Wasted women, Sigrid Combüchen

I don´t know how to illustrate this post. I can´t forever take pictures of my e-book reader, can I? What I have read over the Christmas holiday is Sigrid Combüchen´s "Spill" ("Waste" in English, but as far as I can find out, it has not been translated. Yet.) Combüchen recieved this year´s August-prize for it, and well deserved, I think.

Combüchen calls "Spill" a "lady´s novel" and she defines it herself in the novel as a story about clothes, jewellery, beauty and illusions of love and that every girl has the right to be a princess one day of her life. Ok. It´s a story about a novelist, Sigrid Combüchen, who starts a correspondence with one of her readers and then is inspired to write this person´s story as a novel. The protagonist, Hedda, is a young girl of nineteen, twenty. It is the 1930´s and she has finished school with excellent grades, straight A´s. However, the family funds (her mother´s inheritance, most of which the father has wasted) are invested in the oldest son, who is studying to become a doctor, and she is expected to keep house for her sick father, sick younger brother and worn-out mother while her other older brother tries for a career in film.

To "save" Hedda from this fate, her grandmother pays for her to go to Stockholm and learn sewing at a fashion house. These are skills not considered "wasted" on girls, apparently. I won´t give more away, in case you want to read it. (I urge you to want to.)

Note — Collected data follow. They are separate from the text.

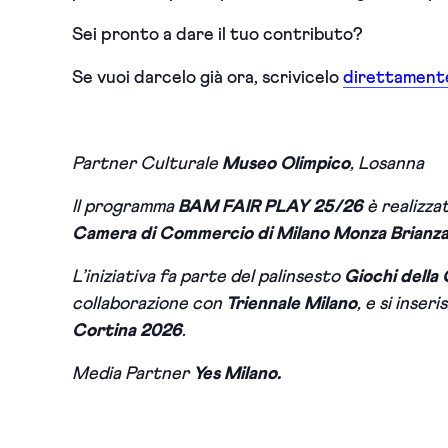
Sei pronto a dare il tuo contributo?
Se vuoi darcelo già ora, scrivicelo
direttamente
Partner Culturale
Museo Olimpico
, Losanna
Il programma
BAM FAIR PLAY 25/26
è realizza
Camera di Commercio di Milano Monza Brianza
L’iniziativa fa parte del palinsesto
Giochi della
collaborazione con
Triennale Milano
, e si inseri
Cortina 2026
.
Media Partner
Yes Milano.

So yes, the novel is about clothes (sewing), it is about jewellery (a few rings plays a big role in the story), beauty (she is one), illusions of love (there´s a lot about why and how couples end up married), and the right to be a princess one day in one´s life (a disappointment, you´ll see).

In between the chapters about Hedda, we read excerpts from the author´s diary and the letters written by the "original" Hedda. And we are invited into the process of creating fiction. What really makes this book great is that it asks questions, rather than telling a finished, closed story. It´s all an illusion, it´s all in the writer´s mind, and this is confirmed with a small gimmick: all the voices, the author´s, the original Hedda and the young Hedda, they all use a lot of English expressions. It´s like the text hasn´t been edited, like it has just flowed from the creator´s mind and all the voices are one and the same. Of course this is deliberate, very considered.

I really enjoyed this book. It´s good, literary fiction, it makes you think while you enjoy a good story. And I imagine most women reading this can identify. Heddas 1930´s dilemma is hardly historical, only a week ago the Swedish Prime Minister said in an interview that Swedish women don´t work (for wages) enough and spend too much time and energy on their homes and families. I´m not sure I think he is right, but I know a lot of (most) women do, and not necessarily out of choice. Just this morning I saw a comic strip commenting the Prime Minister´s statement: a man sits in the sofa in front of the telly and reproaches his wife that she works too hard, while she is taking care of (his) babies and stiring a pot and putting the Christmas ham in the oven, all at the same time while the Christmas tree twinkles in the background.

And whatever the politics of men and women, whatever that, there will always be the needs of children to consider. That is an aspect Combüchen does not deal with in this book, the needs of those Hedda refuses to care for. But, as she says, it´s a "lady´s novel".